I came across the following project GLScube on “structured semantic storage” which I found very interesting. GLS is a storage system for Linux which does away with traditional filesystem concepts and introduces tags and hierarchically organized “virtual collections” (of tag based search predicates) for all filesystem data organization. While this is a great idea, one should not be carried away with buzzwords and throw out the established filesystems. It is very easy to see how this can be easily “emulated” using filesystems. It is as simple as using a “tags” folder somewhere in the filesystem and hard linking the “tagged” files into those folders. Virtual collections as system directories might require some kernel magic (like linux FUSE) but essentially it retains a hierarchy of tag based search predicates. This could be implemented in the user space using a simple text file which stores the names of these virtual collections and their tag based predicates in some format. A tool (commandline or graphical) could be used to show these vitual collections and list the files in the respective tag directories.

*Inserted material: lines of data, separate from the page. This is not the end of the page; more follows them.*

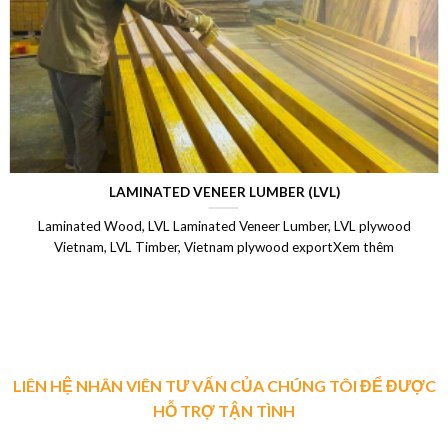
LAMINATED VENEER LUMBER (LVL)
Laminated Wood, LVL Laminated Veneer Lumber, LVL plywood
Vietnam, LVL Timber, Vietnam plywood exportXem thêm
LIÊN HỆ NHÂN VIÊN TƯ VẤN CỦA CHÚNG TÔI ĐỂ ĐƯỢC
HỖ TRỢ TẬN TÌNH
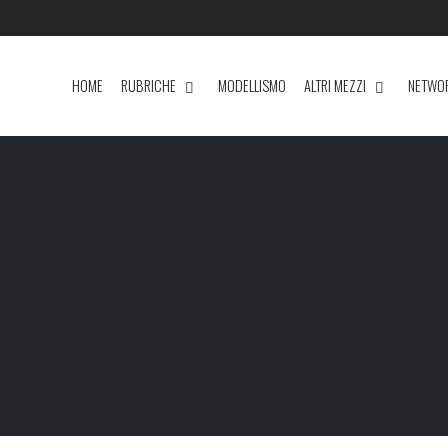
HOME
RUBRICHE
MODELLISMO
ALTRI MEZZI
NETWO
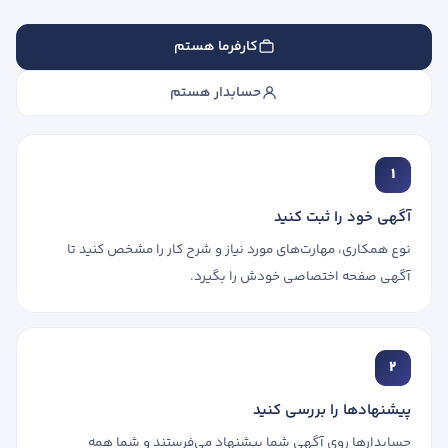
کارفرما هستم
حسابدار هستم
1
آگهی خود را ثبت کنید
نوع همکاری، مهارت‌های مورد نیاز و شرح کار را مشخص کنید تا
آگهی صفحه اختصاصی خودش را بگیرد.
2
پیشنهادها را بررسی کنید
حسابدارها روی آگهی شما پیشنهاد می‌فرستند و شما همه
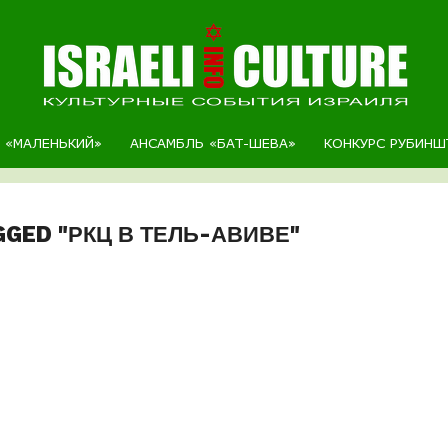
Р «МАЛЕНЬКИЙ»
АНСАМБЛЬ «БАТ-ШЕВА»
КОНКУРС РУБИНШ
GGED "РКЦ В ТЕЛЬ-АВИВЕ"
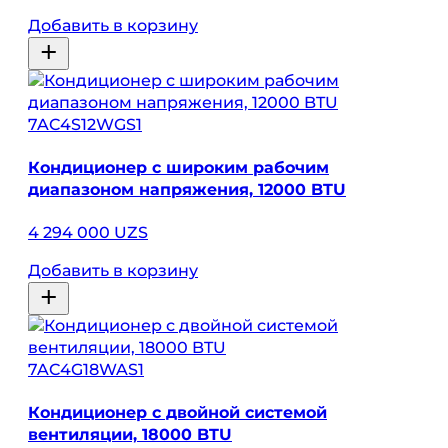
Добавить в корзину
7AC4S12WGS1
Кондиционер с широким рабочим
диапазоном напряжения, 12000 BTU
4 294 000 UZS
Добавить в корзину
7AC4G18WAS1
Кондиционер с двойной системой
вентиляции, 18000 BTU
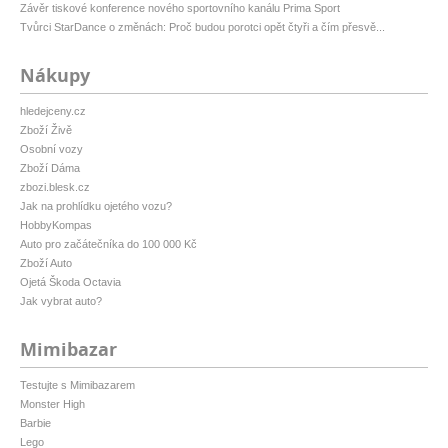
Závěr tiskové konference nového sportovního kanálu Prima Sport
Tvůrci StarDance o změnách: Proč budou porotci opět čtyři a čím přesvě...
Nákupy
hledejceny.cz
Zboží Živě
Osobní vozy
Zboží Dáma
zbozi.blesk.cz
Jak na prohlídku ojetého vozu?
HobbyKompas
Auto pro začátečníka do 100 000 Kč
Zboží Auto
Ojetá Škoda Octavia
Jak vybrat auto?
Mimibazar
Testujte s Mimibazarem
Monster High
Barbie
Lego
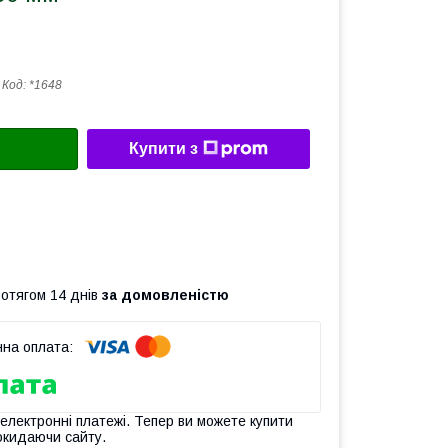
Код:
*1648
Купити з
ротягом 14 днів
за домовленістю
 електронні платежі. Тепер ви можете купити
окидаючи сайту.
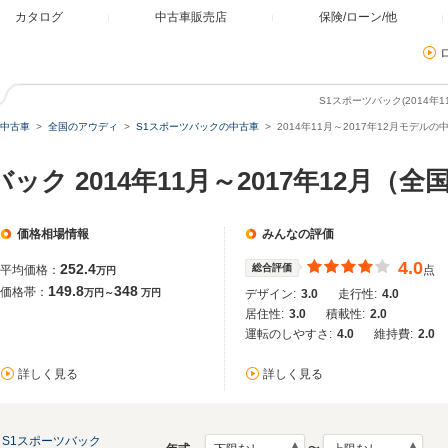
カタログ
中古車販売店
保険/ローン/他
S1スポーツバック(2014年
中古車
全国のアウディ
S1スポーツバックの中古車
2014年11月～2017年12月モデルの
ック 2014年11月～2017年12月（
価格相場情報
みんなの評価
4.0
252.4
総合評価
平均価格：
点
万円
149.8
348
価格帯：
万円～
万円
デザイン:
3.0
走行性:
4.0
居住性:
3.0
積載性:
2.0
運転のしやすさ:
4.0
維持費:
2.0
詳しく見る
詳しく見る
S1スポーツバック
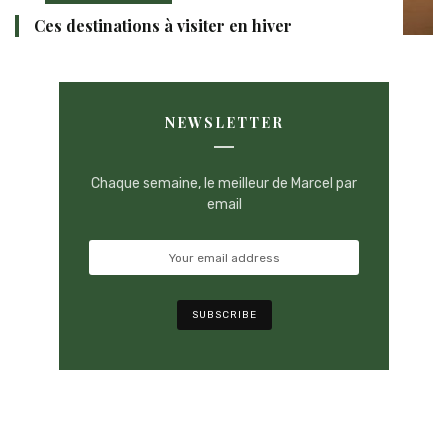
Ces destinations à visiter en hiver
NEWSLETTER
Chaque semaine, le meilleur de Marcel par
email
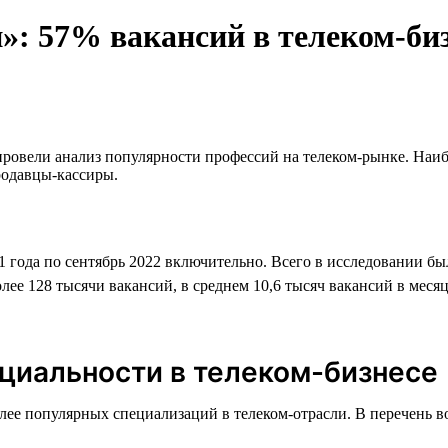
»: 57% вакансий в телеком-би
провели анализ популярности профессий на телеком-рынке. Наиб
родавцы-кассиры.
21 года по сентябрь 2022 включительно. Всего в исследовании бы
олее 128 тысячи вакансий, в среднем 10,6 тысяч вакансий в меся
циальности в телеком-бизнесе
олее популярных специализаций в телеком-отрасли. В перечень 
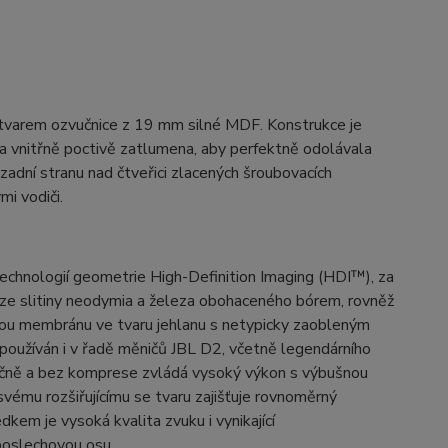
tvarem ozvučnice z 19 mm silné MDF. Konstrukce je
a vnitřně poctivě zatlumena, aby perfektně odolávala
zadní stranu nad čtveřici zlacených šroubovacích
mi vodiči.
technologií geometrie High-Definition Imaging (HDI™), za
e slitiny neodymia a železa obohaceného bórem, rovněž
ou membránu ve tvaru jehlanu s netypicky zaobleným
používán i v řadě měničů JBL D2, včetně legendárního
ečně a bez komprese zvládá vysoký výkon s výbušnou
vému rozšiřujícímu se tvaru zajišťuje rovnoměrný
kem je vysoká kvalita zvuku i vynikající
poslechovou osu.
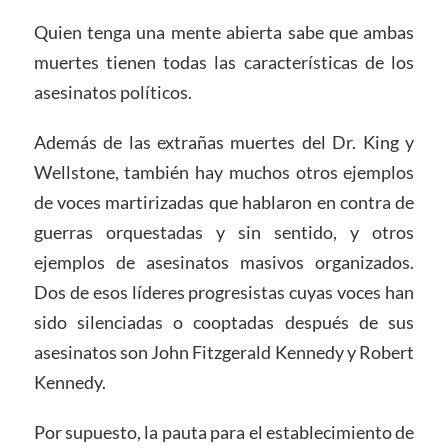
Quien tenga una mente abierta sabe que ambas
muertes tienen todas las características de los
asesinatos políticos.
Además de las extrañas muertes del Dr. King y
Wellstone, también hay muchos otros ejemplos
de voces martirizadas que hablaron en contra de
guerras orquestadas y sin sentido, y otros
ejemplos de asesinatos masivos organizados.
Dos de esos líderes progresistas cuyas voces han
sido silenciadas o cooptadas después de sus
asesinatos son John Fitzgerald Kennedy y Robert
Kennedy.
Por supuesto, la pauta para el establecimiento de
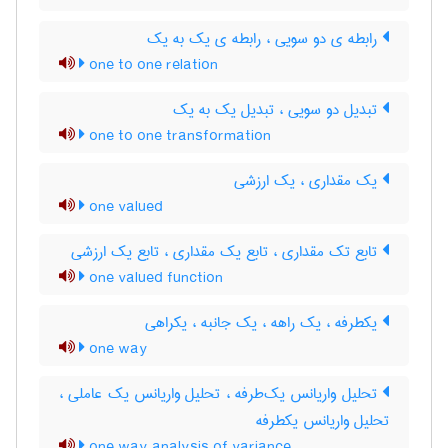
رابطه ی دو سویی ، رابطه ی یک به یک
one to one relation
تبدیل دو سویی ، تبدیل یک به یک
one to one transformation
یک مقداری ، یک ارزشی
one valued
تابع تک مقداری ، تابع یک مقداری ، تابع یک ارزشی
one valued function
یکطرفه ، یک راهه ، یک جانبه ، یکراهی
one way
تحلیل واریانس یک‌طرفه ، تحلیل واریانس یک عاملی ،
تحلیل واریانس یکطرفه
one way analysis of variance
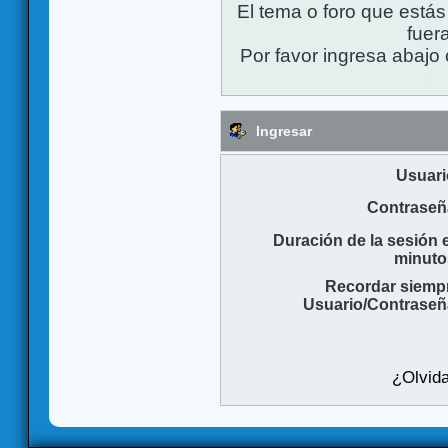
El tema o foro que está
fuera
Por favor ingresa abajo 
Ingresar
Usuari
Contraseñ
Duración de la sesión 
minuto
Recordar siemp
Usuario/Contraseñ
¿Olvida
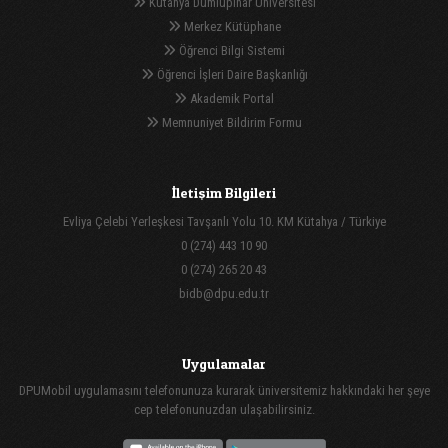
Kütahya Dumlupınar Üniversitesi
Merkez Kütüphane
Öğrenci Bilgi Sistemi
Öğrenci İşleri Daire Başkanlığı
Akademik Portal
Memnuniyet Bildirim Formu
İletişim Bilgileri
Evliya Çelebi Yerleşkesi Tavşanlı Yolu 10. KM Kütahya / Türkiye
0 (274) 443 10 90
0 (274) 265 20 43
bidb@dpu.edu.tr
Uygulamalar
DPUMobil uygulamasını telefonunuza kurarak üniversitemiz hakkındaki her şeye
cep telefonunuzdan ulaşabilirsiniz.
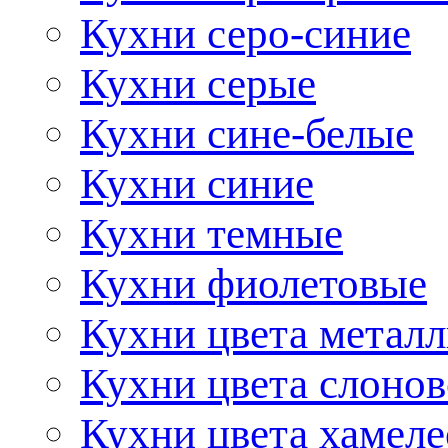
Кухни серо-синие
Кухни серые
Кухни сине-белые
Кухни синие
Кухни темные
Кухни фиолетовые
Кухни цвета метал
Кухни цвета слонов
Кухни цвета хамел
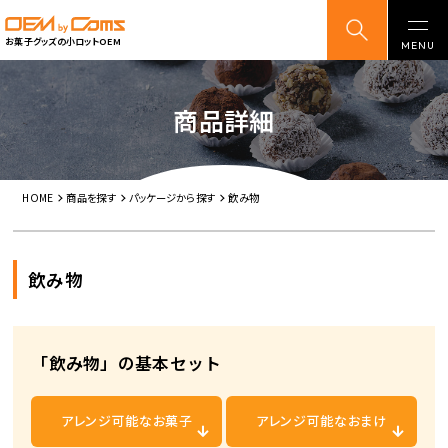
お菓子グッズの小ロットOEM
商品詳細
HOME
商品を探す
パッケージから探す
飲み物
飲み物
「飲み物」の基本セット
アレンジ可能な
お菓子
アレンジ可能な
おまけ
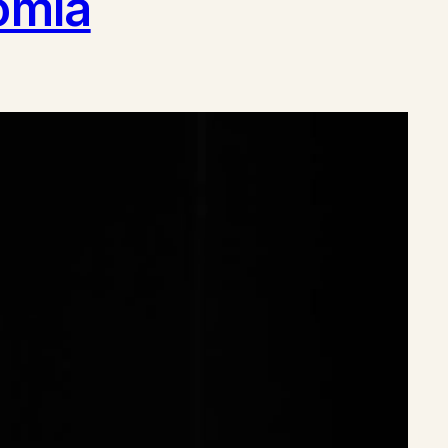
nomía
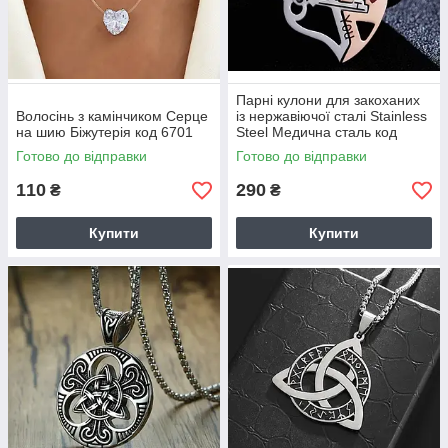
Парні кулони для закоханих
Волосінь з камінчиком Серце
із нержавіючої сталі Stainless
на шию Біжутерія код 6701
Steel Медична сталь код
9250
Готово до відправки
Готово до відправки
110
290
₴
₴
Купити
Купити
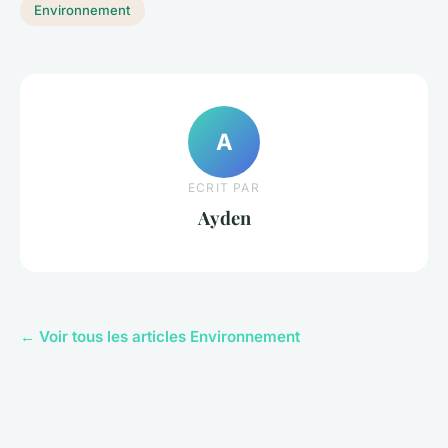
Environnement
A
ECRIT PAR
Ayden
← Voir tous les articles Environnement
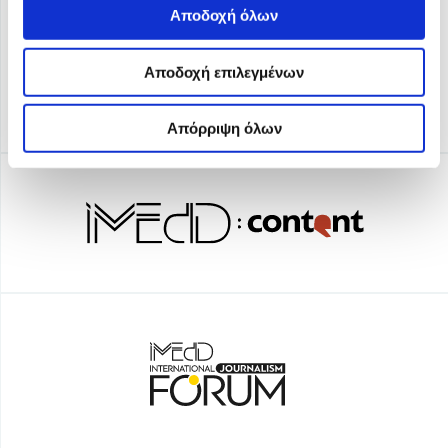
Αποδοχή όλων
Αποδοχή επιλεγμένων
Απόρριψη όλων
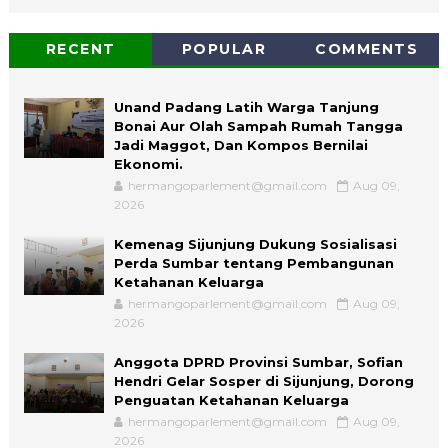
RECENT
POPULAR
COMMENTS
Unand Padang Latih Warga Tanjung
Bonai Aur Olah Sampah Rumah Tangga
Jadi Maggot, Dan Kompos Bernilai
Ekonomi.
hermangoparlement@gmail.com
Aug 09,
2026
Kemenag Sijunjung Dukung Sosialisasi
Perda Sumbar tentang Pembangunan
Ketahanan Keluarga
hermangoparlement@gmail.com
Aug 09,
2026
Anggota DPRD Provinsi Sumbar, Sofian
Hendri Gelar Sosper di Sijunjung, Dorong
Penguatan Ketahanan Keluarga
hermangoparlement@gmail.com
Aug 09,
2026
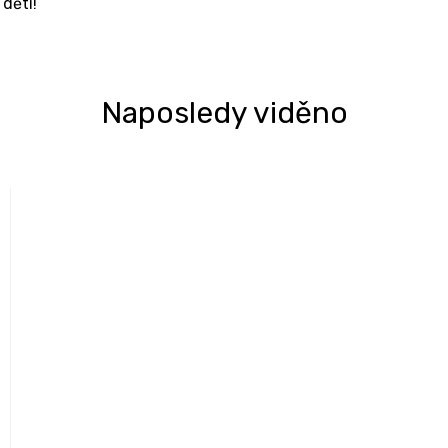
dětí!
Naposledy viděno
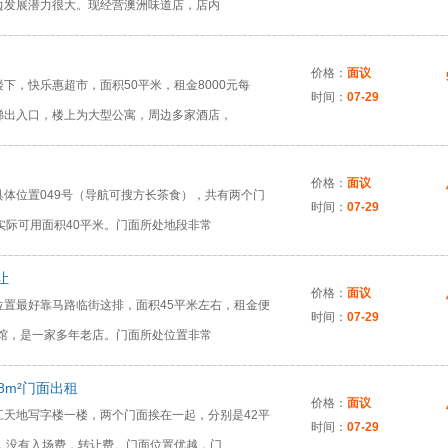
边发展潜力很大。现经营澳洲味道店，店内
价格：
面议
下，快乐惠超市，面积50平米，租金8000元每
时间：
07-29
梯出入口，楼上为大型公寓，周边多家酒店，
价格：
面议
体位置049号（导航可搜方长茶食），共有两个门
时间：
07-29
实际可用面积40平米。门面所处地段非常
让
价格：
面议
位置最好靠马路临街这排，面积45平米左右，租金便
时间：
07-29
面馆，是一家多年老店。门面所处位置非常
8m²门面出租
价格：
面议
江天地写字楼一楼，两个门面挨在一起，分别是42平
时间：
07-29
，没有入场费，转让费。门面位置优越，门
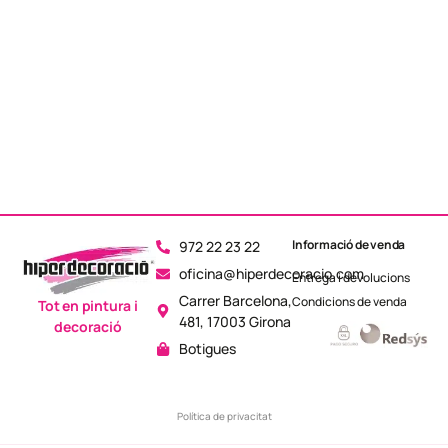
Informació de venda
972 22 23 22
oficina@hiperdecoracio.com
Entrega i devolucions
Carrer Barcelona,
Condicions de venda
Tot en pintura i
481, 17003 Girona
decoració
Botigues
Política de privacitat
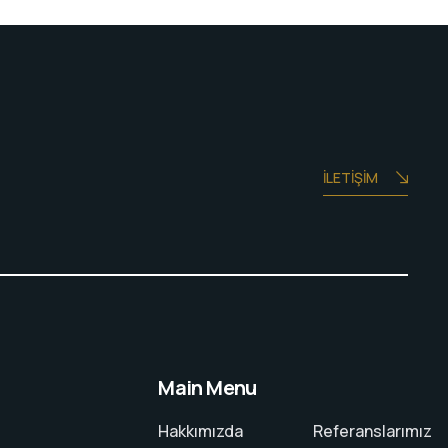
İLETIŞIM
Main Menu
Hakkımızda
Referanslarımız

It should be noted that keeping the files in the respective tag directories also helps cluster the files under the same tag around the same portion of the disk for faster access. GLS might be able to pull off some more advanced clustering schemes with the overlap of files between tags. However, note that a filesystem with hard links doesn’t lack any information for similar clustering opportunities.
Content based search is a totally different beast. Spotlight (Mac OS X) and Beagle (Linux) use kernel driven filesystem notifications to find recently updated files and “crawl” over them to update a database with metadata for later search and retrieval. There are several engineering issues with maintaining the “crawl” as a strictly background operation and keeping the prefix based search on the database fast (for search-as-you-type applications).
Personally I find the UNIX hierarchical filesystem perfect. Tagging is like restricting a perfectly good idea. Perhaps the idea of keeping the users freedom on determining the filesystem layout ought to ge given a more serious thought.
A content based search engine over the UNIX filesystem should be more than adequate for needs of an average to power computer user.
An interesting dimension to the storage problem is “typing” the document (with say XML Schemas). Besides helping with “crawling” over the content of the document, I would like to mention another interesting thing one might do with it. In fact I had a post on the idea (XVM) some time ago.